Its like asking someone, "would you choose the function of your hands over the function of your legs" or visa versa.. but people do ask these questions.
Still, you can "read" without eyes- understand experience and the perception of people from inside out by reading words on a page, experience an archetectural space, via the perception of space, atmosphere, and how the ground feels around you when you put your foot down, or even by the scent of the matterials, in a whole world full of senses totally without sight nor of sound..but would we without those filters still come to the same conclusions about "beauty"?
I guess when it comes to these things, "beauty" "love" "art" and what it is exactly to be human, when we ask "what is beauty?" we are really answering the underlying question "who am I?".

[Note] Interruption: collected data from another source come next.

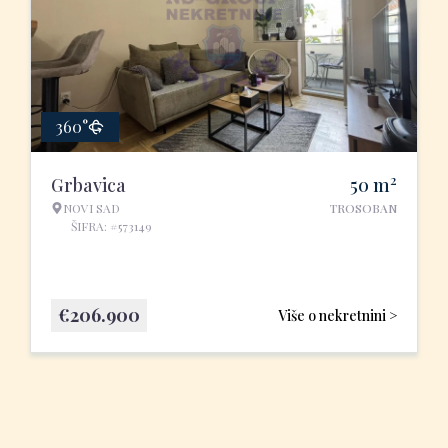
360°
2
Grbavica
50
m
NOVI SAD
TROSOBAN
ŠIFRA: #573149
€
206.900
Više o nekretnini >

I'm ranting like this because I posed this question on a forum dedicated mostly to dreams and dream interpretation.
It was a very active forum as well, so you got ALL types the (LCD mystics lol).. and I got alot of responces to this question, which confirmed to me that there were just so many versions of beauty as there are people; no "correct" no "wrong" just perceptions...perceptions and strong points of view on the topic as well as of the basic functionality perspective in the human/biological-psycho-sexual agenda and naturally VALUE, as beauty is something people are willing to "pay a price for".. to aquire it, or to become, or even as an visual artist/musician/craftsperson: to MAKE it. Then once again, caught in a loop, I submit my not so last thought on the topic: "You have to define it to create a value system for it".